Mercifully – finally – words came.
“When I went to prison we had only 100 Christians in three small house- churches. Now, there are thousands! How did this happen? Who did this miraculous work? Who taught all these people? Who was their pastor?”

Chen Min Lin, AKA George Chen
“The Holy Ghost was our pastor and teacher, Pastor Chen,” the three church elders answered earnestly.
It was then that Pastor Chen covered his face with his hands, slowly sank to his knees, and repented that he had not fully trusted the keeping power and the teaching power of the Holy Spirit. Unashamedly, he wept openly.
The assembled thousands joined with him in a period of spontaneous and prolonged weeping and worshipping.
The colding dawn of that early November morning was suddenly warmed by the Presence of the Holy Spirit upon those 5,000 responsive Chinese believers.
Hail to the hero in the cesspool of that Chinese prison camp.

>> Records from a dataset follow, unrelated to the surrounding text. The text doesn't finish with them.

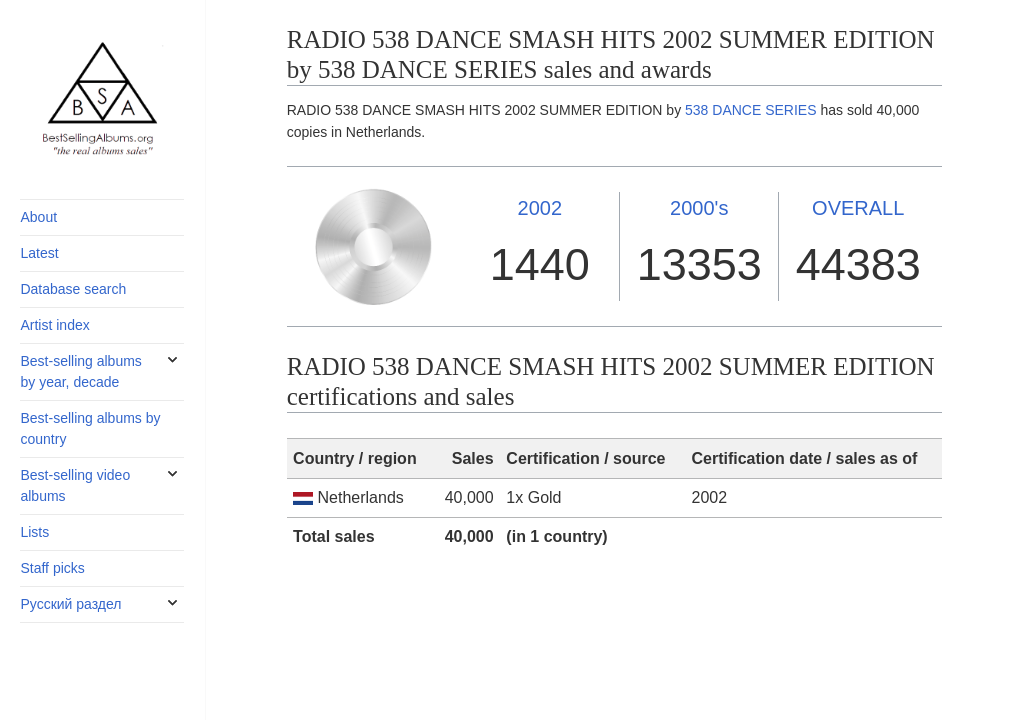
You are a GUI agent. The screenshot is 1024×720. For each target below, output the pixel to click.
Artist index (54, 325)
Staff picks (52, 568)
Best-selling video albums (75, 485)
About (38, 217)
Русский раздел (70, 604)
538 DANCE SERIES (751, 110)
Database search (73, 289)
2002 (540, 208)
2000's (699, 208)
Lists (34, 532)
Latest (39, 253)
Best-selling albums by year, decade (80, 371)
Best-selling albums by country (90, 428)
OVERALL (858, 208)
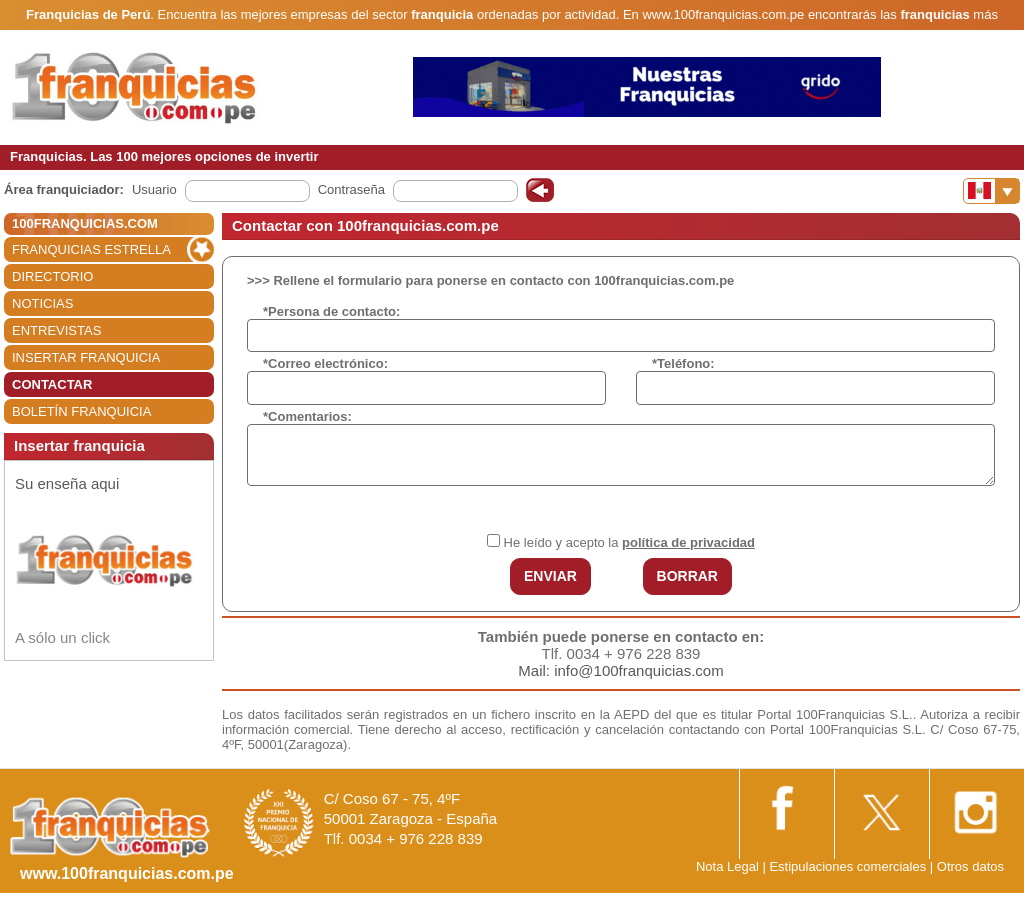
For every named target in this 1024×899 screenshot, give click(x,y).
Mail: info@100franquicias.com (620, 670)
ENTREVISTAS (56, 330)
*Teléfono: (683, 363)
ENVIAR (550, 576)
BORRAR (687, 576)
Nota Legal (727, 866)
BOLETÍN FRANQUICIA (81, 411)
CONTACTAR (52, 384)
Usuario (154, 189)
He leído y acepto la (629, 542)
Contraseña (351, 189)
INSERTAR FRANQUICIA (86, 357)
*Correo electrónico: (325, 363)
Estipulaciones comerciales (849, 866)
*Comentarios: (307, 416)
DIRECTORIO (52, 276)
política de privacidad (688, 542)
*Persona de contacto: (331, 311)
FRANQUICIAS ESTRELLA (91, 249)
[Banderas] (991, 191)
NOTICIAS (42, 303)
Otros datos (970, 866)
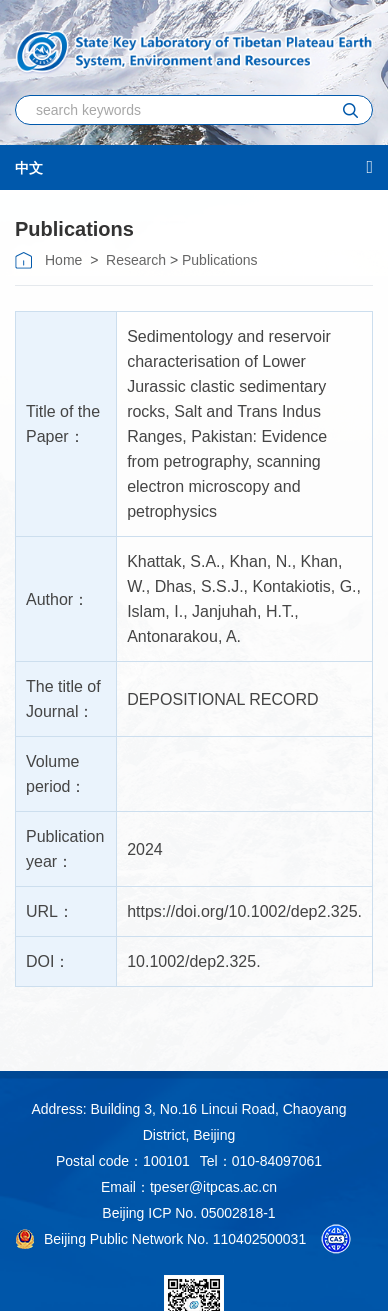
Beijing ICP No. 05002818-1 (188, 1213)
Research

Hail to Chen Min Lin, now known as Pastor George Chen, who is still very much involved in ministry by
planting new house-churches throughout his beloved China, in overseeing the
construction of new ministry training center churches, new schools, new medical
clinics, and in the distribution of thousands of Chinese-language Bibles to some
of the millions of Chinese Christians who have never before owned their own
Bible – until now.
Pastor Chen and thousands of others like him in China are examples OF the believer, and examples TO the believers.
For you and me, the implications are clear. If Pastor Chen and others are willing to do all that they are doing for the Lord under such adversity, shouldn’t you and I be willing to do more than we are doing?
To these saints of sacrifice, at the judgment of rewards Jesus will say, “Well done, good and faithful servants. Enter in to the joys of your Lord.”